I have a Spring Boot project with a test case that calls a public method deleteEntity(Long id) on a service. The method is annotated with @Transactional and it should delete an entity with the given id, after which it throws a RuntimeException to induce a rollback.
If I implement deleteEntity(Long id) by using JdbcTemplate, the rollback occurs (logs confirm this) but it is not reflected in my database. If I implement it by using a CrudRepository, it works fine.

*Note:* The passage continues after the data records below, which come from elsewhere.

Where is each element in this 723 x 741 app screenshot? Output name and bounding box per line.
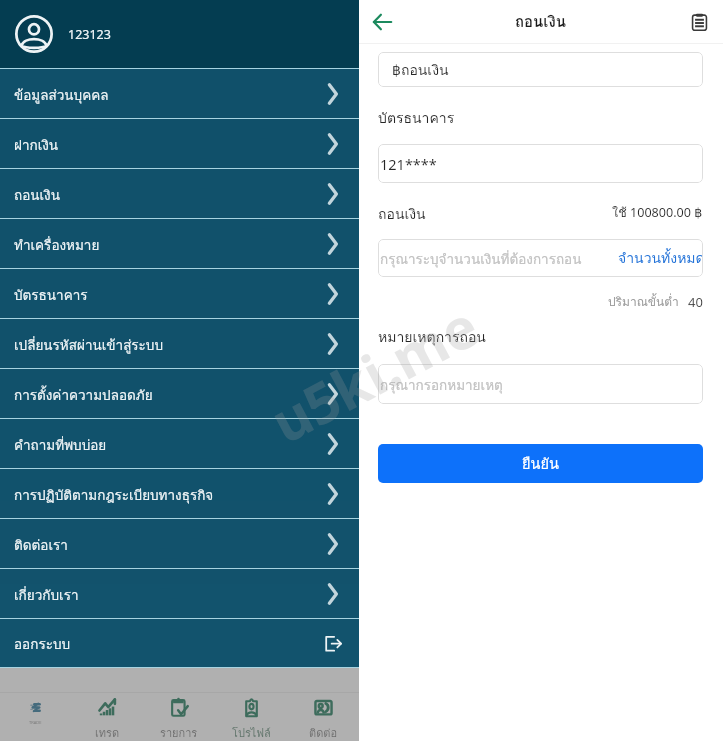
- button[interactable]: จำนวนทั้งหมด: [616, 243, 703, 273]
- button[interactable]: ติดต่อ: [287, 693, 359, 741]
- button[interactable]: ยืนยัน: [378, 444, 703, 483]
- staticText: ถอนเงิน: [378, 203, 426, 225]
- button[interactable]: เทรด: [71, 693, 143, 741]
- button[interactable]: เปลี่ยนรหัสผ่านเข้าสู่ระบบ: [0, 319, 359, 369]
- staticText: ติดต่อเรา: [14, 534, 68, 555]
- staticText: ทำเครื่องหมาย: [14, 234, 100, 255]
- button[interactable]: Records: [683, 6, 715, 38]
- staticText: บัตรธนาคาร: [14, 284, 88, 305]
- staticText: u5ki.me: [257, 287, 491, 459]
- button[interactable]: ทำเครื่องหมาย: [0, 219, 359, 269]
- staticText: เทรด: [95, 724, 120, 741]
- button[interactable]: Home: [0, 693, 71, 741]
- staticText: ใช้ 100800.00 ฿: [612, 203, 703, 223]
- staticText: โปรไฟล์: [232, 724, 271, 741]
- staticText: กรุณาระบุจำนวนเงินที่ต้องการถอน: [380, 248, 582, 269]
- staticText: จำนวนทั้งหมด: [618, 247, 703, 269]
- staticText: คำถามที่พบบ่อย: [14, 434, 107, 455]
- staticText: ข้อมูลส่วนบุคคล: [14, 84, 109, 105]
- staticText: TRADE: [29, 720, 42, 725]
- staticText: ฿ถอนเงิน: [392, 59, 449, 81]
- staticText: ฝากเงิน: [14, 134, 59, 155]
- button[interactable]: ฝากเงิน: [0, 119, 359, 169]
- staticText: บัตรธนาคาร: [378, 107, 455, 129]
- staticText: ถอนเงิน: [14, 184, 60, 205]
- staticText: การตั้งค่าความปลอดภัย: [14, 384, 153, 405]
- button[interactable]: เกี่ยวกับเรา: [0, 569, 359, 619]
- staticText: 40: [688, 293, 703, 311]
- button[interactable]: กรุณากรอกหมายเหตุ: [378, 364, 703, 404]
- staticText: ติดต่อ: [309, 724, 338, 741]
- staticText: ยืนยัน: [522, 452, 559, 475]
- staticText: การปฏิบัติตามกฎระเบียบทางธุรกิจ: [14, 484, 214, 505]
- button[interactable]: 121****: [378, 144, 703, 183]
- button[interactable]: ถอนเงิน: [0, 169, 359, 219]
- button[interactable]: โปรไฟล์: [215, 693, 287, 741]
- button[interactable]: รายการ: [143, 693, 215, 741]
- staticText: ถอนเงิน: [515, 10, 567, 34]
- button[interactable]: 123123: [0, 0, 359, 68]
- button[interactable]: บัตรธนาคาร: [0, 269, 359, 319]
- button[interactable]: ฿ถอนเงิน: [378, 52, 703, 87]
- staticText: รายการ: [160, 724, 198, 741]
- button[interactable]: Back: [366, 6, 398, 38]
- staticText: กรุณากรอกหมายเหตุ: [380, 374, 503, 395]
- button[interactable]: ออกระบบ: [0, 619, 359, 668]
- button[interactable]: การปฏิบัติตามกฎระเบียบทางธุรกิจ: [0, 469, 359, 519]
- button[interactable]: การตั้งค่าความปลอดภัย: [0, 369, 359, 419]
- button[interactable]: คำถามที่พบบ่อย: [0, 419, 359, 469]
- button[interactable]: ข้อมูลส่วนบุคคล: [0, 69, 359, 119]
- staticText: หมายเหตุการถอน: [378, 326, 486, 348]
- staticText: เปลี่ยนรหัสผ่านเข้าสู่ระบบ: [14, 334, 164, 355]
- staticText: ปริมาณขั้นต่ำ: [608, 292, 679, 311]
- button[interactable]: กรุณาระบุจำนวนเงินที่ต้องการถอน: [378, 239, 703, 277]
- staticText: เกี่ยวกับเรา: [14, 584, 79, 605]
- staticText: ออกระบบ: [14, 633, 71, 654]
- staticText: 123123: [68, 26, 111, 43]
- staticText: 121****: [380, 154, 437, 174]
- button[interactable]: ติดต่อเรา: [0, 519, 359, 569]
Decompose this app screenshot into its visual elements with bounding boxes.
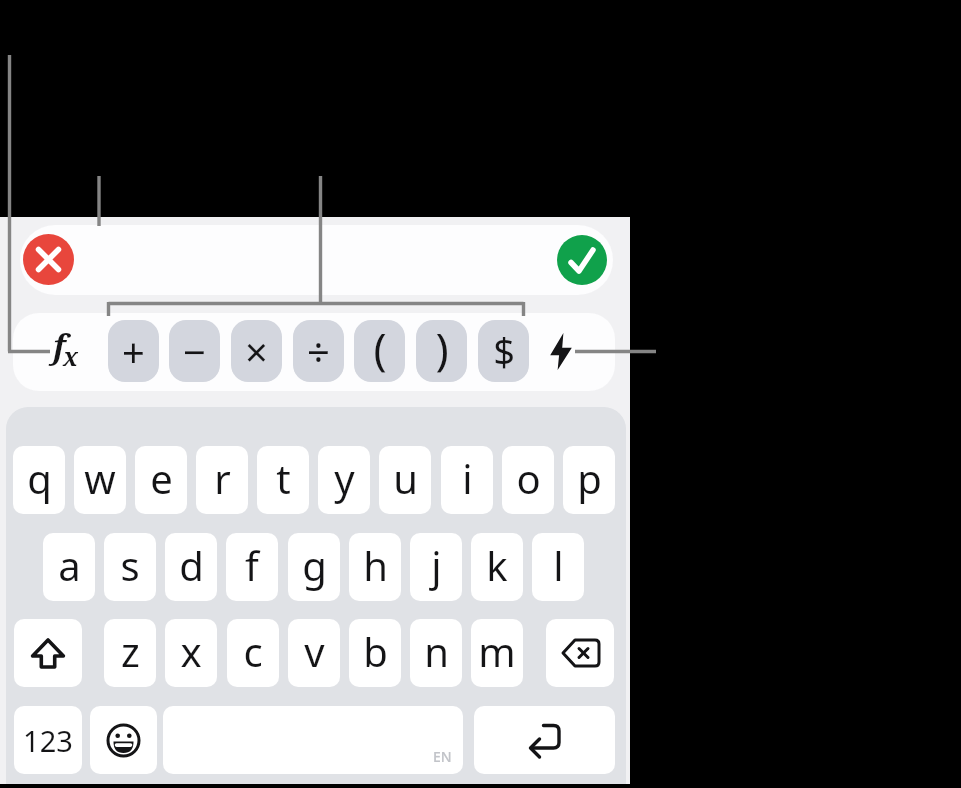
button[interactable]: [546, 619, 614, 687]
button[interactable]: l: [532, 533, 584, 601]
staticText: l: [553, 538, 564, 592]
button[interactable]: [474, 706, 615, 774]
button[interactable]: m: [471, 619, 523, 687]
button[interactable]: f: [48, 322, 90, 378]
staticText: −: [183, 324, 206, 378]
staticText: s: [120, 538, 140, 592]
staticText: w: [84, 451, 116, 505]
staticText: n: [424, 624, 449, 678]
staticText: a: [58, 538, 81, 592]
button[interactable]: [549, 333, 573, 370]
button[interactable]: (: [354, 320, 405, 382]
staticText: ×: [245, 324, 268, 378]
staticText: ÷: [307, 324, 330, 378]
staticText: e: [150, 451, 173, 505]
button[interactable]: r: [196, 446, 248, 514]
button[interactable]: $: [478, 320, 529, 382]
button[interactable]: j: [410, 533, 462, 601]
button[interactable]: ÷: [293, 320, 344, 382]
button[interactable]: s: [104, 533, 156, 601]
staticText: f: [53, 324, 66, 368]
staticText: q: [27, 451, 52, 505]
staticText: k: [486, 538, 508, 592]
button[interactable]: f: [226, 533, 278, 601]
staticText: u: [393, 451, 418, 505]
button[interactable]: d: [165, 533, 217, 601]
button[interactable]: e: [135, 446, 187, 514]
button[interactable]: z: [104, 619, 156, 687]
staticText: b: [363, 624, 388, 678]
staticText: 123: [23, 721, 73, 760]
staticText: p: [577, 451, 602, 505]
staticText: h: [363, 538, 388, 592]
staticText: i: [462, 451, 473, 505]
staticText: $: [493, 325, 515, 377]
button[interactable]: q: [13, 446, 65, 514]
button[interactable]: [90, 706, 157, 774]
button[interactable]: ×: [231, 320, 282, 382]
button[interactable]: b: [349, 619, 401, 687]
staticText: j: [431, 538, 442, 592]
staticText: o: [516, 451, 541, 505]
button[interactable]: [557, 235, 607, 285]
button[interactable]: v: [288, 619, 340, 687]
button[interactable]: w: [74, 446, 126, 514]
button[interactable]: ): [416, 320, 467, 382]
button[interactable]: o: [502, 446, 554, 514]
button[interactable]: EN: [163, 706, 463, 774]
button[interactable]: g: [288, 533, 340, 601]
button[interactable]: n: [410, 619, 462, 687]
staticText: x: [180, 624, 202, 678]
staticText: (: [373, 320, 387, 378]
button[interactable]: −: [169, 320, 220, 382]
staticText: t: [276, 451, 291, 505]
staticText: x: [63, 339, 79, 373]
staticText: z: [121, 624, 140, 678]
button[interactable]: k: [471, 533, 523, 601]
staticText: r: [214, 451, 231, 505]
button[interactable]: +: [108, 320, 159, 382]
button[interactable]: x: [165, 619, 217, 687]
staticText: +: [122, 324, 145, 378]
staticText: d: [179, 538, 204, 592]
button[interactable]: [14, 619, 82, 687]
staticText: ): [435, 320, 449, 378]
button[interactable]: 123: [14, 706, 82, 774]
button[interactable]: p: [563, 446, 615, 514]
button[interactable]: u: [379, 446, 431, 514]
staticText: EN: [433, 747, 452, 766]
staticText: m: [478, 624, 516, 678]
button[interactable]: c: [227, 619, 279, 687]
staticText: c: [243, 624, 263, 678]
button[interactable]: i: [441, 446, 493, 514]
button[interactable]: t: [257, 446, 309, 514]
button[interactable]: h: [349, 533, 401, 601]
staticText: v: [304, 624, 325, 678]
staticText: g: [302, 538, 327, 592]
button[interactable]: [23, 234, 74, 285]
button[interactable]: y: [318, 446, 370, 514]
staticText: f: [245, 538, 259, 592]
staticText: y: [334, 451, 355, 505]
button[interactable]: a: [43, 533, 95, 601]
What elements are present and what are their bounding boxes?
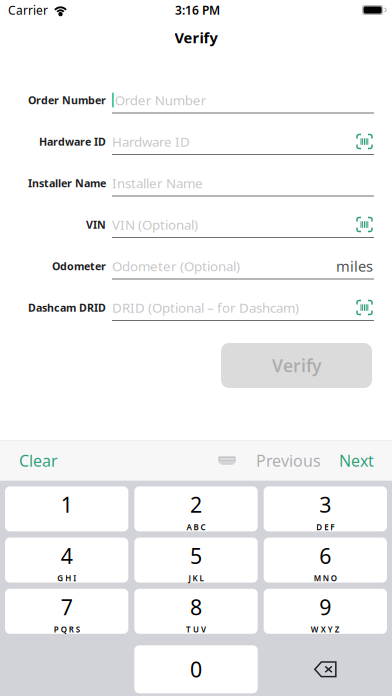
button[interactable]: Verify — [221, 343, 372, 388]
staticText: Installer Name — [112, 174, 203, 192]
staticText: DRID (Optional – for Dashcam) — [112, 299, 299, 316]
staticText: Order Number — [115, 91, 207, 109]
button[interactable]: Delete — [264, 645, 387, 693]
staticText: Carrier — [8, 2, 48, 18]
staticText: VIN — [86, 217, 106, 232]
staticText: Order Number — [28, 93, 106, 107]
button[interactable]: 4 — [5, 538, 128, 583]
staticText — [66, 522, 68, 532]
button[interactable]: 1 — [5, 486, 128, 531]
staticText: 0 — [190, 655, 202, 683]
staticText: Previous — [256, 450, 321, 471]
staticText: 8 — [190, 593, 202, 621]
staticText: M N O — [314, 573, 337, 584]
staticText: J K L — [188, 573, 204, 584]
button[interactable]: Next — [339, 450, 374, 471]
staticText: G H I — [57, 573, 76, 584]
button[interactable]: Scan barcode for Dashcam DRID — [356, 300, 373, 316]
button[interactable]: 8 — [134, 589, 258, 634]
staticText: Next — [339, 450, 374, 471]
staticText: A B C — [186, 522, 206, 532]
staticText: Odometer (Optional) — [112, 257, 240, 275]
staticText: W X Y Z — [311, 624, 340, 635]
staticText: 3 — [319, 490, 331, 519]
button[interactable]: Scan barcode for Hardware ID — [356, 134, 373, 150]
staticText: 9 — [319, 593, 331, 621]
staticText: T U V — [186, 624, 206, 635]
button[interactable]: 7 — [5, 589, 128, 634]
staticText: P Q R S — [54, 624, 80, 635]
staticText: Hardware ID — [39, 134, 106, 149]
staticText: 4 — [61, 542, 73, 570]
staticText: Clear — [19, 450, 58, 471]
staticText: Dashcam DRID — [28, 300, 106, 315]
staticText: 2 — [190, 490, 202, 519]
button[interactable]: 5 — [134, 538, 258, 583]
button[interactable]: Scan barcode for VIN — [356, 216, 373, 232]
staticText: Hardware ID — [112, 133, 190, 150]
staticText: 6 — [319, 542, 331, 570]
staticText: VIN (Optional) — [112, 216, 198, 233]
staticText: miles — [336, 256, 373, 276]
button[interactable]: Previous — [256, 450, 321, 471]
staticText: 5 — [190, 542, 202, 570]
staticText: D E F — [316, 522, 334, 532]
staticText: 1 — [61, 490, 73, 519]
staticText: Odometer — [52, 259, 106, 273]
button[interactable]: 0 — [134, 645, 258, 693]
button[interactable]: 3 — [264, 486, 387, 531]
staticText: Installer Name — [28, 176, 106, 190]
staticText: 3:16 PM — [175, 2, 220, 18]
button[interactable]: Hide keyboard — [217, 456, 237, 466]
staticText: 7 — [61, 593, 73, 621]
staticText: Verify — [174, 28, 218, 47]
button[interactable]: 2 — [134, 486, 258, 531]
button[interactable]: 6 — [264, 538, 387, 583]
button[interactable]: 9 — [264, 589, 387, 634]
staticText: Verify — [272, 354, 321, 377]
button[interactable]: Clear — [19, 450, 58, 471]
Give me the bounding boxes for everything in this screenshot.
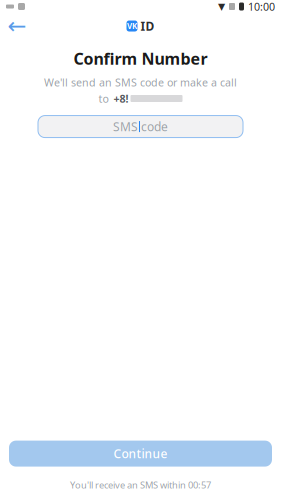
staticText: ID [140,18,154,34]
staticText: Confirm Number [74,48,208,69]
button[interactable]: Continue [9,441,272,467]
staticText: +8! [114,91,128,106]
staticText: We'll send an SMS code or make a call [44,75,237,89]
staticText: You'll receive an SMS within 00:57 [70,479,211,491]
staticText: ▼ [218,1,225,12]
staticText: code [141,119,168,134]
staticText: 10:00 [248,0,275,14]
staticText: to [98,91,112,106]
button[interactable]: Back [0,11,34,41]
staticText: SMS [113,119,138,134]
staticText: VK [127,21,137,31]
staticText: Continue [114,446,168,462]
staticText: ← [8,13,26,39]
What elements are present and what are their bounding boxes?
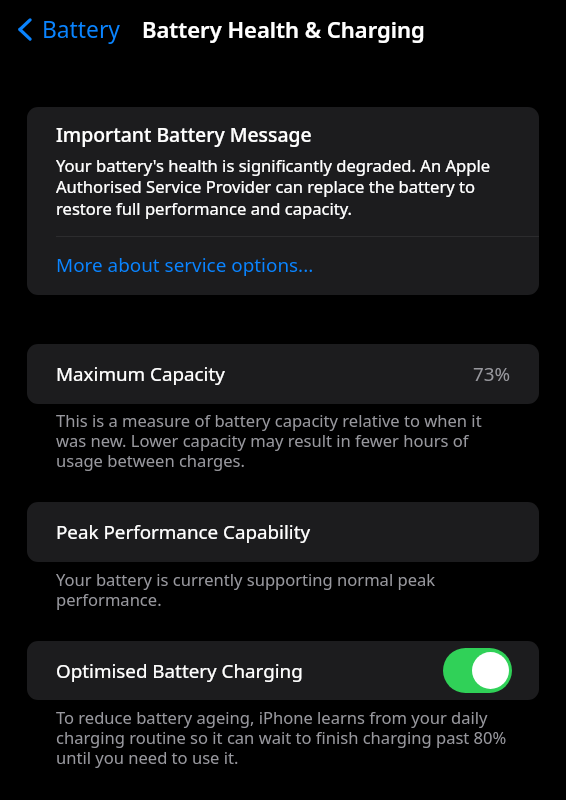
staticText: Important Battery Message (56, 121, 312, 147)
button[interactable]: More about service options... (27, 237, 539, 295)
button[interactable]: Maximum Capacity (27, 344, 539, 404)
staticText: 73% (473, 361, 511, 387)
button[interactable]: Back to Battery (0, 8, 130, 51)
staticText: This is a measure of battery capacity re… (56, 409, 514, 471)
button[interactable]: Peak Performance Capability (27, 502, 539, 562)
staticText: Battery Health & Charging (142, 14, 425, 44)
staticText: Battery (42, 14, 120, 45)
staticText: More about service options... (56, 252, 314, 278)
staticText: To reduce battery ageing, iPhone learns … (56, 706, 514, 768)
button[interactable]: Optimised Battery Charging, on (443, 648, 512, 693)
staticText: Your battery's health is significantly d… (56, 154, 509, 220)
staticText: Your battery is currently supporting nor… (56, 568, 514, 610)
button[interactable]: Optimised Battery Charging (27, 641, 539, 700)
staticText: Peak Performance Capability (56, 519, 311, 545)
staticText: Optimised Battery Charging (56, 658, 303, 684)
other: Back to Battery (18, 18, 31, 41)
staticText: Maximum Capacity (56, 361, 225, 387)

This is the code for the service that is called in the test case (JdbcTemplate code is commented out) :
@Service
public class TransactionalAPI {
@Autowired
private JdbcTemplate template;
@Autowired
private QueueEntryDAO dao;
@Transactional
public void deleteEntity(Long entryID) {
dao.deleteById(entryID);
throw new RuntimeException("Fake exception for testing purposes.");
// int rows = template.update(String.format("DELETE FROM MYSCHEMA.BATCH_QUEUE WHERE ID = %d", entryID));
// System.out.printf("Deleted %d rows.", rows);
// throw new RuntimeException("Fake exception for testing purposes.");
}
}
My database is an IBM DB2 database. Creating a minimal working example may be useful except that it's in-house code and I don't have administrator access to the database. That's why I wrote this test case as a replacement (the real problem I'm trying to solve is that I'm trying to clean up the Spring Batch tables and I'm having issues making that code transactional).
I looked at internals of SimpleJPARepository to try and spot the differences compared to JdbcTemplate and it's telling the entity manager to remove the entity, but the code is quite involved so it's hard to compare. Any idea what could be happening here?